Review: Santa Clarita Diet excels at double negatives

Netflix's new show remains entertaining through its averageness

Drew Barrymore in her character as Sheila Hammond in Netflix's new series, Santa Clarita Diet. 
Credit: 
via Netflix

Santa Clarita Diet is "not-not" a lot of things. It's not-not fun. It's not-not something that makes me laugh out loud. And it's not-not intriguing to see Drew Barrymore bite off Nathan Fillion's fingers. But it's also not-not bad.

Let me take a step back. Netflix's newest original, Santa Clarita Diet stars Drew Barrymore and Timothy Olyphant as Sheila and Joel Hammond, a stereotypical Southern California married real-estate team who live with their rebellious teenage daughter in a depressingly normal suburb. The suburb gets a little less normal when Sheila projectile vomits all over a house she's showing. The suburb gets downright wacky when Sheila discovers she has no pulse, her blood is basically tar and she has a craving for human flesh.

The rest of the show is essentially a repetition of that plot summary, banking on the audience remaining so shocked by the zombie element that they won't notice that the rest of the show is pretty much fluff.
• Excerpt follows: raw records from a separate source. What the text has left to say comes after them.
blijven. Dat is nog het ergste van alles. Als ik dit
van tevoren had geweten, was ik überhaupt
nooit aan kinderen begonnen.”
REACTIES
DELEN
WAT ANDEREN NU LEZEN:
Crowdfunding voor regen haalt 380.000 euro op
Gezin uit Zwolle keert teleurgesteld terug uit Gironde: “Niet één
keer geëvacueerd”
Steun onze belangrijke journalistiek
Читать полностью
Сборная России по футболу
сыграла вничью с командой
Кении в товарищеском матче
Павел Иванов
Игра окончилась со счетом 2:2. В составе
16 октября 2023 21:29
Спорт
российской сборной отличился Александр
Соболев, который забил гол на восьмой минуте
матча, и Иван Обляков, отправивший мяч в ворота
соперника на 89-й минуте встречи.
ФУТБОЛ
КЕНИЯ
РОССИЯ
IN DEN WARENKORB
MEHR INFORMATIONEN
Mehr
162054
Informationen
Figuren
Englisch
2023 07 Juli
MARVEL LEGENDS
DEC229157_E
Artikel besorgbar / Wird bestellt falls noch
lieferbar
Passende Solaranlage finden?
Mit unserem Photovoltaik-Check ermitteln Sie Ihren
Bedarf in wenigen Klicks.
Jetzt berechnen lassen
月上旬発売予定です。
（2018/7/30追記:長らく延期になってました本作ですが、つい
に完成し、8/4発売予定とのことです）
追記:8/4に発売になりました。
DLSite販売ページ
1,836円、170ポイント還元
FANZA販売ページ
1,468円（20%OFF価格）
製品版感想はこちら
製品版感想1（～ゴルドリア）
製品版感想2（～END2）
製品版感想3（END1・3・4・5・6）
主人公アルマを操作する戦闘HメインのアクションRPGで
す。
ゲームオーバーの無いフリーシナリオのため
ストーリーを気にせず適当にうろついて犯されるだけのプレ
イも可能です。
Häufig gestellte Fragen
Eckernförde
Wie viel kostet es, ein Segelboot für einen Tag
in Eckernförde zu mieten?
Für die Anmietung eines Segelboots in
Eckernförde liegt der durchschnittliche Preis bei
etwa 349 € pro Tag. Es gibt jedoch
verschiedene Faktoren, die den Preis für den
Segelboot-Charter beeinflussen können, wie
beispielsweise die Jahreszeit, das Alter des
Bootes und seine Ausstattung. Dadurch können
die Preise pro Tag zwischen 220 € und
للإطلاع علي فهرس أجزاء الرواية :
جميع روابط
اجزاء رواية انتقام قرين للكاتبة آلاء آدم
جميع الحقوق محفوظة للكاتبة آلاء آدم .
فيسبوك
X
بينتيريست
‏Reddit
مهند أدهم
Watching the show feels like reading a rushed essay written at 2 a.m. the night before: good ideas, poor execution.

The jokes aren't tight enough to be fast-paced and they’re often followed by a few seconds of silence so that you can reflect on how average the joke really was. Barrymore and Olyphant do enough of a good job that you can understand what they’re going for, while still remaining barely amused.

However, Barrymore's wackiness feels a little low-energy most of the time and Olyphant alternates between supportive and freaked out a little too often to be consistent. Everything else in the show feels equally half-hearted.

The teenage daughter isn’t that rebellious, the villainous neighbour isn’t that much of a threat, and the show’s resident weirdo isn’t that weird. Mix all these partial developments together and you get some straight-up, run-of-the-mill fluff.

The tricky part is that the fluff is kind of good, like a cotton candy-type fluff. I must admit, I did laugh out loud more than once an episode and started caring for the characters’ well-being after a few episodes.

I even had enough of a desire to find out what happens next that I allowed Netflix’s 15 second countdown between episodes progress to zero. I wouldn’t call the show particularly stimulating, as you might expect from a zombie flick, but sometimes it can be fun to turn your brain off for half an hour and let Barrymore’s quirks take the wheel.

Santa Clarita Diet takes place in a realm between outrageous and reserved, which is where most of television consumers reside. But if you think the show’s premise or tone sounds fun, you’re probably better off watching the similarly toned, but better, Better Off Ted — a humourous sitcom about an evil and morally ambiguous corporation.

If you want a way to kill time that will do the bare minimum to keep you entertained, then maybe watch Santa Clarita Diet. Or play with a ball of yarn. Up to you.